Darwin Wiggett and Samantha Chrysanthou are full-time, professional photographers from Alberta, Canada. They are creative partners in life and work and enjoy sharing their photographic knowledge with other passionate shooters. Renowned for their accessible and fun teaching style, Darwin and Sam conduct workshops and teach seminars on all things photographic.
BL: What is your photographic specialty and how did you become interested in it?
Samantha: We are primarily outdoor/landscape photographers, although we also are represented by stock agencies. We both have a profound love of nature and being outdoors, so bringing our cameras along was a natural extension of that first love.
BL: How long have you been teaching and/or writing about photography and how would you describe your teaching/writing style?
Darwin: I have been teaching and writing about photography almost since I went full-time, which is coming on 25 years.
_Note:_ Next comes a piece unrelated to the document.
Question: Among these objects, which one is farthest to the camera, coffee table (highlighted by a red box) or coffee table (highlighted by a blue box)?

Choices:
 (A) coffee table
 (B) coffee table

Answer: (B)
Sam has a strong interest in helping people from her background in law so she also jumped into teaching and writing about photography early in her seven years in the industry. Since we teach and write together, we’ve developed a joint style best described as to-the-point and accessible with a dash of our quirky sense of humor. Photography can be dominated by jargon, and traditional ways of explaining concepts aren’t always the best, so we try to come at things from a fresh angle that relies on common sense.
BL: What is your single most depended on photographic item aside from your camera?
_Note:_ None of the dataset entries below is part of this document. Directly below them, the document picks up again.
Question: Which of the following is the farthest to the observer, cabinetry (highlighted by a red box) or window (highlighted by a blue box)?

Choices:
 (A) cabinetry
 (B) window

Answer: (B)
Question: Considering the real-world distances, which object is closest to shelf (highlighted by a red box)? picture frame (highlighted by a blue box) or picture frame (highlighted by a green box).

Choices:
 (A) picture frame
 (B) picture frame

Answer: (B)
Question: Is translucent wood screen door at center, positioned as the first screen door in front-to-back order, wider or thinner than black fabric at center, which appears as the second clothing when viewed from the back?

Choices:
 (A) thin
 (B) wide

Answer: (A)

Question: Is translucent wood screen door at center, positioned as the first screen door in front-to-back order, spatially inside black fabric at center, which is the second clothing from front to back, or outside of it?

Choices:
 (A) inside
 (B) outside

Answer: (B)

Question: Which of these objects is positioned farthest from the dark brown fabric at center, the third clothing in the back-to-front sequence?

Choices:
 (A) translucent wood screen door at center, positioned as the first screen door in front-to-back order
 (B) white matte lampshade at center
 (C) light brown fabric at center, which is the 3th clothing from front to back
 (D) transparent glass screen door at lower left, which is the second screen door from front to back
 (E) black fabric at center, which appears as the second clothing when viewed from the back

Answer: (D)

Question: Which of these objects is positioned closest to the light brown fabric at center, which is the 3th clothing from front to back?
Samantha: Actually, even above our cameras, we depend on our brains. It’s not the gear, we often say, but the creative mind behind it that makes a great photo. There’s a common misconception out there that you only need better gear to be a better photographer and we try to debunk this illusion in our workshops. Having said that, of course gear is very important to creative expression!
BL: What type of gear, new or old, are you most interested in experimenting with?
Darwin: Speaking of gear, I love to play with and test out new cameras. Sam is interested in the creative potential of her 4×5 large format camera.
BL: What are some resources that you recommend to others getting started in photography?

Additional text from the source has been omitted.